Rails: What's a good way to validate links (URLs)?

Ruby on-RailsRubyRegexValidationUrl

Ruby on-Rails Problem Overview


I was wondering how I would best validate URLs in Rails. I was thinking of using a regular expression, but am not sure if this is the best practice.

And, if I were to use a regex, could someone suggest one to me? I am still new to Regex.

Ruby on-Rails Solutions


Solution 1 - Ruby on-Rails

Validating an URL is a tricky job. It's also a very broad request.

What do you want to do, exactly? Do you want to validate the format of the URL, the existence, or what? There are several possibilities, depending on what you want to do.

A regular expression can validate the format of the URL. But even a complex regular expression cannot ensure you are dealing with a valid URL.

For instance, if you take a simple regular expression, it will probably reject the following host

http://invalid##host.com

but it will allow

http://invalid-host.foo

that is a valid host, but not a valid domain if you consider the existing TLDs. Indeed, the solution would work if you want to validate the hostname, not the domain because the following one is a valid hostname

http://host.foo

as well the following one

http://localhost

Now, let me give you some solutions.

If you want to validate a domain, then you need to forget about regular expressions. The best solution available at the moment is the Public Suffix List, a list maintained by Mozilla. I created a Ruby library to parse and validate domains against the Public Suffix List, and it's called PublicSuffix.

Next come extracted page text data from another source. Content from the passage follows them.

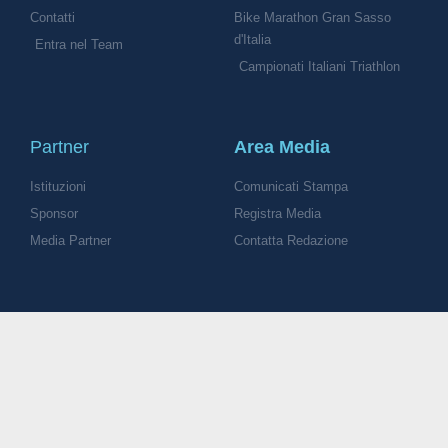
Contatti
Bike Marathon Gran Sasso
d'Italia
Entra nel Team
Campionati Italiani Triathlon
Partner
Area Media
Istituzioni
Comunicati Stampa
Sponsor
Registra Media
Media Partner
Contatta Redazione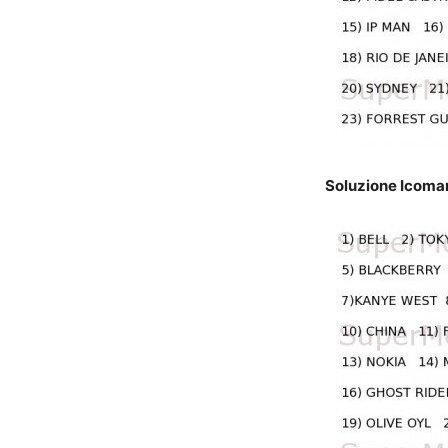
Soluzione Icomani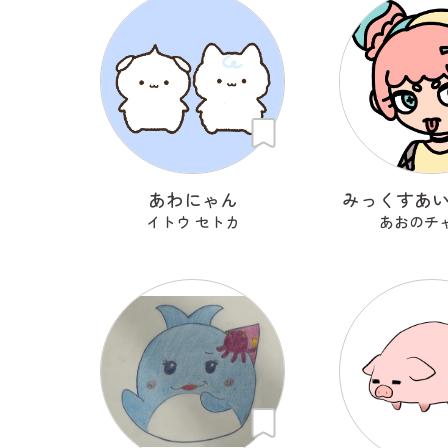
あわにゃん
みっくすあ
イトウ セトカ
あおのチ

If you want to validate the format of an URI/URL, then you might want to use regular expressions. Instead of searching for one, use the built-in Ruby URI.parse method.

require 'uri'

def valid_url?(uri)
  uri = URI.parse(uri) && uri.host
rescue URI::InvalidURIError
  false
end

You can even decide to make it more restrictive. For instance, if you want the URL to be an HTTP/HTTPS URL, then you can make the validation more accurate.

require 'uri'

def valid_url?(url)
  uri = URI.parse(url)
  uri.is_a?(URI::HTTP) && !uri.host.nil?
rescue URI::InvalidURIError
  false
end

Of course, there are tons of improvements you can apply to this method, including checking for a path or a scheme.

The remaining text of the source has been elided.